Saturday, February 9, 2013

Sonarman Bill Schell- the War Years

It has been really exciting finding some of this naval history because dad never really talked much about it. And dumb us, we just never asked. Do I ever wish I had though!

Aunt Martha told us one time that dad was not 18 when he enlisted. She was absolutely right! He was close, but not quite 18. He was actually 17 years, 11 months, and 14 days old when he enlisted on August 28, 1943 at Springfield, IL. I did a little investigation and found out that they would take 17-year olds with parental consent. I don’t know if he got that consent or just fudged on the numbers. I suspect he had consent, but then we are talking about Bill Schell--- maybe he was creative even back then!

He was assigned to the destroyer escort USS Eugene E Elmore and the earliest date I have for him connected with the ship is February 4, 1944 in Boston. On April 22, 1944 the USS Elmore joined the anti-submarine group sailing with aircraft carrier USS Block Island in the Atlantic. On May 29, 1944, as the fleet was heading back from Casablanca, the carrier and the USS Barr were hit by torpedoes from the German sub U-549. Another escort, the USS Ahrens was assisting the the stricken Block Island when they located the U-boat. As they were already engaged with the carrier, the Ahrens signaled the Elmore and the Elmore made the kill. This is all pretty neat stuff, but it got better as I dug into the log books of the Elmore. I knew that dad was aboard the ship, but then I began to wonder if he might have had anything to do with the sinking of the sub as he was a sonarman. I came across the page for June 1, 1944 and on that page was a special commendation for four sailors
who were on duty that day- one was dad! I know that this had to be pretty special because in looking through all of the log books, there are very few places where individual sailors are mentioned by name for anything.

In November, 1944 the Elmore was on its way to the Pacific theater. They arrived at Hollandia (now the city of Jayapura) on the north coast of New Guinea on December 11. There they joined the 7th Fleet and helped escort men and supplies to Lingayen Gulf in the Philippines. They arrived at the gulf on January 12, 1945 and helped provide anti-aircraft fire for the assaulting ships for two days.

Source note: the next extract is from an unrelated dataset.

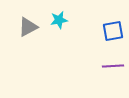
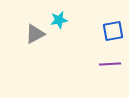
gray triangle: moved 7 px right, 7 px down
purple line: moved 3 px left, 2 px up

Then it was on to San Pedro Bay, Philippines to prepare for the assault on Subic Bay on January 29. After the fall of Subic Bay, it was on to escort men and supplies from the Philippines to Okinawa. On September 3, they arrived in Okinawa for occupation duty. This would have been after the main assault on the island had taken place.  After that the Elmore escorted transports going to Jinsen, Korea. And finally on October 15, 1945, the USS Elmore was on its way home to San Diego where she was decommissioned on May 31, 1946. That, of course, means he was in the area when the atomic bombs were dropped on Hirosima and Nagasaki. If he was in Okinawa at the time, that was about 450 miles from Nagasaki and about 625 miles from Hiroshima. 

I have traveled over the bridge near Martinez, CA that goes over Suisun Bay north of San Francisco many times on my way by train to visit the Wachsmans in Sonoma County. As you go over the bay, just to the north were all of these naval vessels that had been retired. There aren’t as many there as there once were, but you can still see a few on Google Earth. I often wondered if the old USS Eugene Elmore was sitting out there on that bay. What a history she had!                                                     
The ghost fleet in Suisun Bay, CA

1 comment:

  1. I get choked up just reading this when I think about the sacrifices the men in WWII made. Some of them were so young. Seventeen is right out of high school! And to think so many didn’t even make it home. I also think of my father-in-law who was a prisoner of war in Germany and the poor treatment he received in the prison camp. Thank God for those men and the men in service today for the freedoms we have!

    Why didn’t we ever think to ask Dad about his service? The perfect time would have been when he had the old German helmet and knife out . . . Just too young to even think about what was important. Hopefully getting this history down now will be important to our future generations.